In the words of 6 year old Jax, “foster care is hard, Mom.  Part of me wants their parents to learn to keep them safe and for them to go home, and part of me wants them to stay forever. I wish they weren’t so cute.”

And in the words of 8 year old Jake, “NEXT TIME LET’S NOT GET TODDLERS.”

toddler

 

 

reflections of mother’s day

Mother’s Day.  It takes on a new meaning when you have only birthed 2/6 kids in your home.  It feels different when 4/6 kids have trauma histories, and feel abandoned by one (or more) Moms in their past.  It’s too painful for them to take a whole day to honor something that holds so very much sadness and loss.  As my kids heal, so do I.  I don’t feel resentful (anymore) that it can’t be about me.  The anger I feel towards birth family is slowly but surely being replaced by sadness for them.  When my daughter verbalized “I’m thinking a little bit about my birth Mom today,” I actually had a sigh of relief.  Me too, my dear. I have been thinking about her (them) a lot today.  I am grateful we can talk about this. Were they grieving?  Were they aching to hold our kids in their arms?  Did they feel guilt?  Anger?  Were they empty inside?  Did they wonder about me?  Would they go back and do things differently if they could?

Sitting with these questions is painful.  Watching my kids wrestle with them is more painful.  I am finding that in our family, mothering and pain are close sisters. We are in LOVE with our bonus boys…and this simultaneously makes things easier and harder.  We have officially survived a month and a day as a family of 8.  EIGHT.  There is a strange parallel process where part of me looks forward to being 6 again …and also the grief of that mere thought can knock me to my knees.  Despite our prep work, when we arrived at a family party today, Rabbit thought we were dropping him off at another foster home.  “Don’t leave me, Mom,” he said, as he clung to me.  I want to tell him I will never, ever leave him, but that’s not the truth.  We are their foster parents, and “forever” isn’t our role in their life.

It’s not the truth that I will physically never leave them, but it IS the truth that my love never will.  I wear those boys on my back, I kiss their owies, I read them bedtime stories each night, I have learned what their cries mean, I know how to comfort them now, I cheer them on.  I know they most likely won’t consciously  remember this time, but I hope somewhere deep down their bodies KNOW they were loved.  That they were wanted.  That they had aunts and uncles and cousins and grandparents that instantly accepted them and loved them.  That someone watched them sleep, and smiled.  Would do ANYTHING for them after knowing them a MONTH.

As I head to bed tonight with tears in my eyes, I feel overwhelmed.  Overwhelmed with pain and love…and this, my friends is motherhood.

sail

 

Dear birth mama of my little ones,

I am fighting this battle between wanting you to FIGHT and wanting badly for you to let go.  I hate you and I love you.  I ache for you and I am angered by you.
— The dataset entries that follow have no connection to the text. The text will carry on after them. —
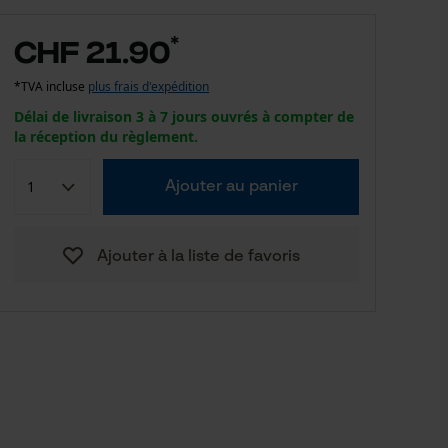
*
CHF 21.90
*TVA incluse
plus frais d'expédition
Délai de livraison 3 à 7 jours ouvrés à compter de
la réception du règlement.
Ajouter au panier
Ajouter à la liste de favoris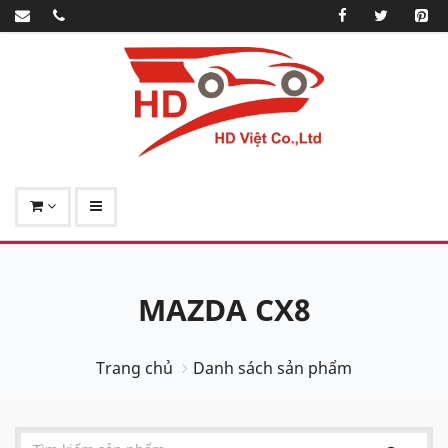
MAZDA CX8
Trang chủ
Danh sách sản phẩm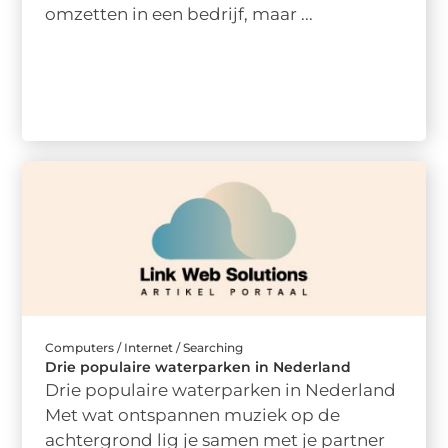
omzetten in een bedrijf, maar ...
Computers / Internet / Searching
Drie populaire waterparken in Nederland
Drie populaire waterparken in Nederland
Met wat ontspannen muziek op de
achtergrond lig je samen met je partner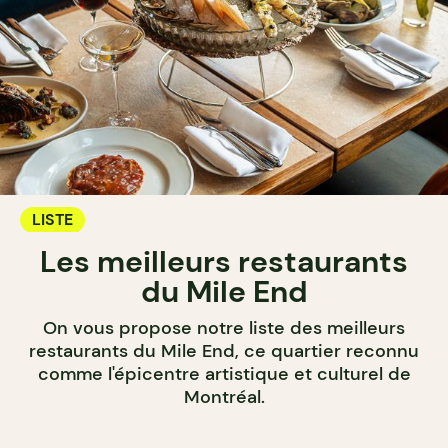
LISTE
Les meilleurs restaurants
du Mile End
On vous propose notre liste des meilleurs
restaurants du Mile End, ce quartier reconnu
comme l'épicentre artistique et culturel de
Montréal.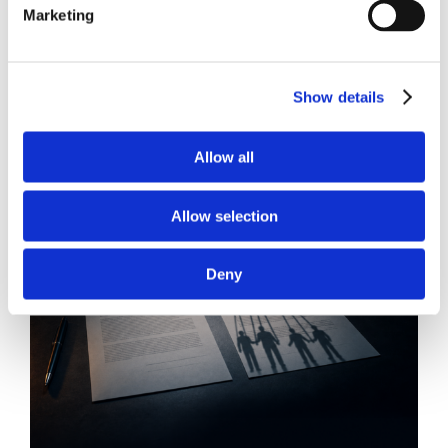
Marketing
News.
Show details
Allow all
Allow selection
Deny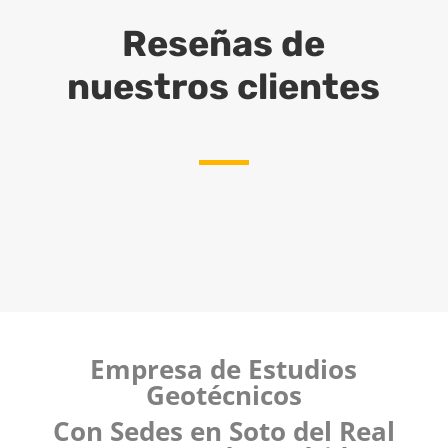
Reseñas de
nuestros clientes
Empresa de Estudios
Geotécnicos
Con Sedes en Soto del Real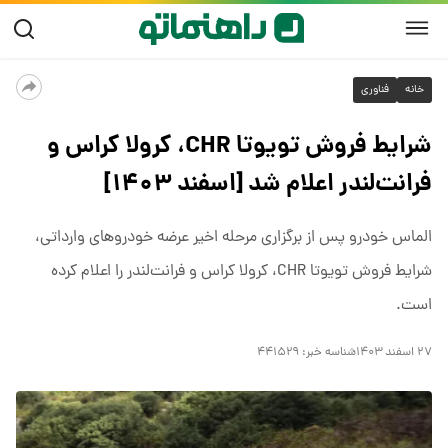
خانه
فناوری
شرایط فروش تویوتا CHR، کرولا کراس و
فرانت‌لندر اعلام شد [اسفند ۱۴۰۳]
الماس خودرو پس از برگزاری مرحله اخیر عرضه خودروهای وارداتی،
شرایط فروش تویوتا CHR، کرولا کراس و فرانت‌لندر را اعلام کرده
است.
۲۷ اسفند ۱۴۰۳
شناسه خبر:
۴۴۱۵۲۹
I am falling in love with your children, though it is not my eyes I look into when I tuck them in at night.  They are your eyes.  I see your hurt, your pain, your grief reflected at the end of a long day.  Despite your actions, I know there is a piece of you terrified about where your kids are and how they must be feeling.  You probably imagine the worst.  I do the same when I think about their past, so I guess we have that in common.  I know you didn’t set out to let this happen.  I know there is a giant piece of you who loves them more than life itself.  I am working hard to understand the other piece of you, that seems to be paralyzed. The piece that got so very lost.   I know you have your own story.  I don’t know if fighting for them means continuing on at this point or letting go.  Choose wisely, mama.  We will love them through it.